I have an implementation which uses shared memory and NVVP shows information that I interpret as contradictory, but you guys will be able to correct me. The kernel is:
__global__ void Vel_Convert(const float * __restrict__ vrms, const float * __restrict__ time, float *vint, const uint32_t LENGTH)
{
extern __shared__ float SM_Vrms2Vint[]; // Shared memory space
float *SM_Vrms = &SM_Vrms2Vint[0], // Velocity portion of the memory
*SM_Time = &SM_Vrms2Vint[blockDim.x]; // Time portion of the memory
const uint32_t GLOBAL_IDX = blockDim.x * blockIdx.x + threadIdx.x,
OFFSET = gridDim.x * blockDim.x;
for(uint32_t idx = GLOBAL_IDX; idx < LENGTH; idx += OFFSET) // Fills the shared memory
{
SM_Vrms[threadIdx.x] = vrms[idx];
SM_Time[threadIdx.x] = time[idx];
}
__syncthreads();
if(threadIdx.x > 0) // Branch divergence here, thread 0 does different job
vint[GLOBAL_IDX] = sqrt(((SM_Time[threadIdx.x] * (SM_Vrms[threadIdx.x] * SM_Vrms[threadIdx.x])) -
(SM_Time[threadIdx.x - 1] * (SM_Vrms[threadIdx.x - 1] * SM_Vrms[threadIdx.x - 1]))) /
(SM_Time[threadIdx.x] - SM_Time[threadIdx.x - 1]));
else
vint[GLOBAL_IDX] = SM_Vrms[threadIdx.x];
}
The kernel is launched this way:
Vel_Convert <<< gSize, bSize, bSize * 2 * sizeof(float) >>> (rp_dVrms, rp_dTime, rp_dVint, NUM_LINES);
It takes 2 arrays as inputs and 1 as output as well as the length and I allocate shared memory for twice the value of block size and split it for 2 different input data that is used along the kernel.

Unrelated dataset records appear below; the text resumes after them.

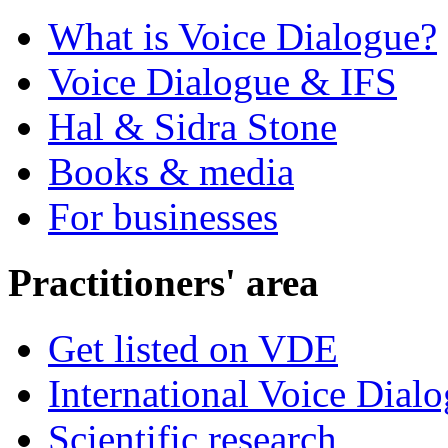
What is Voice Dialogue?
Voice Dialogue & IFS
Hal & Sidra Stone
Books & media
For businesses
Practitioners' area
Get listed on VDE
International Voice Dial
Scientific research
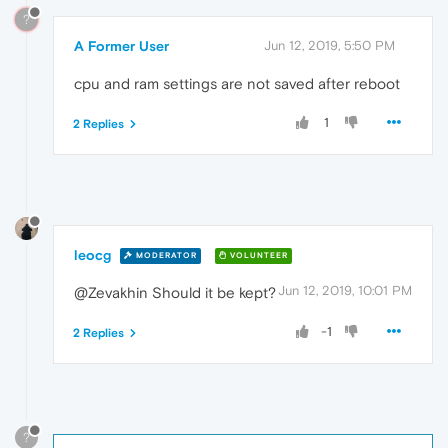
?
A Former User
Jun 12, 2019, 5:50 PM
cpu and ram settings are not saved after reboot
1
2 Replies
leocg
MODERATOR
VOLUNTEER
Jun 12, 2019, 10:01 PM
@Zevakhin Should it be kept?
-1
2 Replies
?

NVVP reports “No Issues” in the Shared Memory Access Pattern (unguided analysis), while in the “Properties” tab to the right, which displays general information about the kernel, shows the yellow ! in “Efficiency/Shared Efficiency” reported as 39,3%.
When I see “No issues”, then I think there is no bank conflict, while the low efficiency can be associated to conflicts in various threads around the net. I suspect it is because of the way I read the current shared memory position (at threadIdx.x) and the position before it (at threadIdx.x - 1), which is needed for the calculation.
So I seek your advice to know if the low shared efficiency is due to bank conflicts (despite the “no issues” message) and how it can be improved.